Sorbitol: (Contraindicated) Concomitant use of oral sorbitol solution with sodium polystyrene sulfonate has been implicated in cases of colonic necrosis. Concomitant administration is not recommended. Interactions of this nature have not been reported with sorbitol lozenge and irrigation dosage forms.
Tenapanor: (Moderate) Separate administration of tenapanor and sodium polystyrene sulfonate by at least 3 hours. Sodium polystyrene sulfonate may bind to tenapanor and reduce its efficacy.
Thyroid hormones: (Moderate) Administer thyroid hormones at least 4 hours apart from cation exchange resins, like sodium polystyrene sulfonate. Cation exchange resins can bind thyroxine or levothyroxine in the GI tract and inhibit oral absorption, potentially leading to hypothyroidism.

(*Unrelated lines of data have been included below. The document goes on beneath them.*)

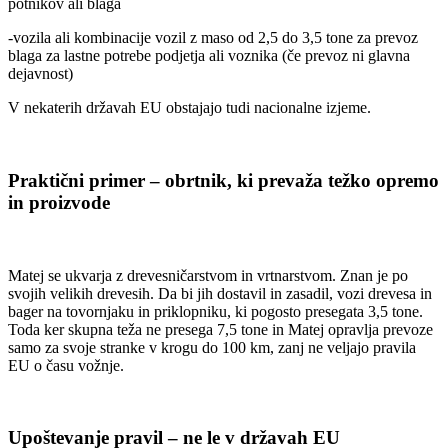
potnikov ali blaga
-vozila ali kombinacije vozil z maso od 2,5 do 3,5 tone za prevoz
blaga za lastne potrebe podjetja ali voznika (če prevoz ni glavna
dejavnost)
V nekaterih državah EU obstajajo tudi nacionalne izjeme.
Praktični primer – obrtnik, ki prevaža težko opremo
in proizvode
Matej se ukvarja z drevesničarstvom in vrtnarstvom. Znan je po
svojih velikih drevesih. Da bi jih dostavil in zasadil, vozi drevesa in
bager na tovornjaku in priklopniku, ki pogosto presegata 3,5 tone.
Toda ker skupna teža ne presega 7,5 tone in Matej opravlja prevoze
samo za svoje stranke v krogu do 100 km, zanj ne veljajo pravila
EU o času vožnje.
Upoštevanje pravil – ne le v državah EU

Torsemide: (Moderate) Sodium polystyrene sulfonate should be used cautiously with other agents that can induce hypokalemia such as loop diuretics, insulins, or intravenous sodium bicarbonate. Because of differences in onset of action, sodium polystyrene sulfonate is often used with these agents. With appropriate monitoring, hypokalemia can be avoided.
Sodium polystyrene sulfonate (SPS) is a non-absorbed, cation-exchange polymer indicated for the treatment of hyperkalemia. The drug can be administered either orally or as a retention enema. Once in the gastrointestinal lumen, the insoluble resin swells allowing for the sodium contained within the polymer to be exchanged for potassium and other cations dissolved within the gastrointestinal tract; this action occurs primarily in the large intestine. The potassium that is now bound to the polymer continues through the colon and is eventually eliminated in the feces. By binding and eliminating free potassium from the gastrointestinal lumen, SPS reduces serum potassium concentrations. The in vivo exchanges ratio is estimated to be approximately 1 meq of potassium for each gram of SPS administered. However, drug efficacy is unpredictable, as competition from other cations (i.e., calcium and magnesium) may reduce the potassium exchange capacity to as low as 0.4 meq per gram of SPS.
Sodium polystyrene sulfonate has a delayed onset of action (1 to 2 hours); therefore, the drug is not indicated as an emergency treatment for severe or life-threatening hyperkalemia. Alternative treatment options may include dialysis, insulin with 5% dextrose (15 to 30 minutes), nebulized albuterol (15 to 30 minutes), and intravenous furosemide (15 minutes to 1 hour).
Sodium polystyrene sulfonate is administered orally or rectally. It is not absorbed after administration; therefore, it does not distribute in the body and is not metabolized. The cationically modified resin is excreted in the feces. The resin's onset of action is typically within a few hours.